The novel, as well as the play, is replete with the terms of the times, mostly Spanish. A sampling:


Indios – Indian; backward natives; uncivilized in the ways of the colonial master
Indios Bravos – brave indios; name appropriated by the group of Filipino propagandists in Europe in late 19th century
Cuidao – "Take care" or "Watch out" (from the Spanish “Cuidado”)
Alta sociedad – high society
Hermana – sister; female sponsor; lay leader of the church (shortened to “Manang”)
Punebre – dirge; funeral hymn
Filibustero – filibuster; rebel; nonconformist; one who aspires to break away from colonial rule (Blumentritt)
Espinghe – sphinx
Sacerdote – priest (Italian)
Ave Maria, Gratia plena, Dominus tecum – Hail Mary, full of grace, the Lord is with thee (Latin)
Gremio – self-help organization of workers, akin to cooperative or guild
Donselya - virgin


*******

Because the play shuffles through the novel and fuses chapters, the following is intended for the contemporary audience to locate the convergence between the drama and the narrative.
Song 4, “Cuidao Kayo Dyan!” in Act 1, Scene 3, is drawn from Chapters 1 (On the Upper Deck) and 14 (In the Students’ Boarding House) of the Fili. In these two, Rizal portrays society and its various classes of people using the metaphor of the boat Tabo as well as the dormitory of the students.

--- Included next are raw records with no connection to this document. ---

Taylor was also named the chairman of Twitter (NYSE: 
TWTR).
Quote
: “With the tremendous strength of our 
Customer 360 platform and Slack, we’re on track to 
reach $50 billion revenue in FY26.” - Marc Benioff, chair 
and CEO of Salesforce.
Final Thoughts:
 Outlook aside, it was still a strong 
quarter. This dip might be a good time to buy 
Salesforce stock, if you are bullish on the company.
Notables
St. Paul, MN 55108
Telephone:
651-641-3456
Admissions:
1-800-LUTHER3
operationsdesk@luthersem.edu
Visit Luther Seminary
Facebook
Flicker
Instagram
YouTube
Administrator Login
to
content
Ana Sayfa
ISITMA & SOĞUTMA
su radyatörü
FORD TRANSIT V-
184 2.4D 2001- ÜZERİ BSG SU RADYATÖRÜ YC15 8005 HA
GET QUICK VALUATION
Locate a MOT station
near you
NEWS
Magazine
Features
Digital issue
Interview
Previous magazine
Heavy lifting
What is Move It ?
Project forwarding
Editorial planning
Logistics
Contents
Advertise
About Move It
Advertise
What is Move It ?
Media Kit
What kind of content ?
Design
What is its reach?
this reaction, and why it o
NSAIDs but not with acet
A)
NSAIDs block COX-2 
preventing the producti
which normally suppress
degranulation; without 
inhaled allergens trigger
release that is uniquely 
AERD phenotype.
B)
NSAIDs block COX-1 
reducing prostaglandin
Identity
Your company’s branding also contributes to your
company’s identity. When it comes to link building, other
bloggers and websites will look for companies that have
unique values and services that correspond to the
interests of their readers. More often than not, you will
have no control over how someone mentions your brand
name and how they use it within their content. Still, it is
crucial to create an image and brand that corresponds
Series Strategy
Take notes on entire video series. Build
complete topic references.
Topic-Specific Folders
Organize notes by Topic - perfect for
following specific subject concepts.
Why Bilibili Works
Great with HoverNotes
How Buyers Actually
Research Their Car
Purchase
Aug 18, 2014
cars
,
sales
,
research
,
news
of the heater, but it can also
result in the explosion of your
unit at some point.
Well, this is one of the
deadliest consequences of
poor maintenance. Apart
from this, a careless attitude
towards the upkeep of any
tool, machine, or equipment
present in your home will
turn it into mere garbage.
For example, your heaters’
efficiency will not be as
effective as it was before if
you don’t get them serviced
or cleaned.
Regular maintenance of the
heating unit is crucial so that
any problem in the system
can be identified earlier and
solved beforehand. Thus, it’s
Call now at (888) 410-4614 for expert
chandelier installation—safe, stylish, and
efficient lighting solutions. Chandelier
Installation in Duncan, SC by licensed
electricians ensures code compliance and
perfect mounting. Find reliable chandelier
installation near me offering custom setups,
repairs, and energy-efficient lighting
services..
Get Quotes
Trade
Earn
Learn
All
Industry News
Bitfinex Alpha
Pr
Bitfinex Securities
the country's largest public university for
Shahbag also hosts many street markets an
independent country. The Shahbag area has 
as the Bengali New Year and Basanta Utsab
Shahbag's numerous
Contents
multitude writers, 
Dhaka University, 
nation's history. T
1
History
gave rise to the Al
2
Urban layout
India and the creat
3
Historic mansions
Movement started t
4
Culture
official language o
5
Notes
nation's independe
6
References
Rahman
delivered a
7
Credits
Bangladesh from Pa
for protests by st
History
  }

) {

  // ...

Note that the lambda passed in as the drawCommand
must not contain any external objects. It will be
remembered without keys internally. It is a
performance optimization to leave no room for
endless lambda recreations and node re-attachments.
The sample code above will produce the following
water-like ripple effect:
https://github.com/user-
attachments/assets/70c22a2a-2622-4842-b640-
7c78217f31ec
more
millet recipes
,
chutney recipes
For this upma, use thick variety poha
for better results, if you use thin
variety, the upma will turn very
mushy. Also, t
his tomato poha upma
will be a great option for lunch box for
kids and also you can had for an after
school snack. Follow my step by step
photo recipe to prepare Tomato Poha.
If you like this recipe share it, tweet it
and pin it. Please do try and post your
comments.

Song 5, “Alpha at Omega” in Act 1, Scene 4, is derived from Chapter 7 (Simoun). Basilio, now a graduating medical student, discovers who the real Simoun is and how he is connection to the tragedy of her mother, Sisa. The scene, in a sense, is a portrayal of the whole thesis of Rizal’s novels: good versus evil and everything that these two represent in colonial Philippines; the arrogance of power and the plight of the powerless; and, ultimately, the rebellion that the system provokes in society.


Song 6, “Daing ni Tales” in Act 1, Scene 5, is a composite of Chapters 4 (Kabesang Tales), 8 (Merry Christmas) and 9 (The Pilates). In this part, the tragic characters Kabesang Tales and Huli relive the pain of their lives. Huli secures the ransom money for the freedom of her abducted father, which Hermana Penchang provides – in exchange for her own servitude.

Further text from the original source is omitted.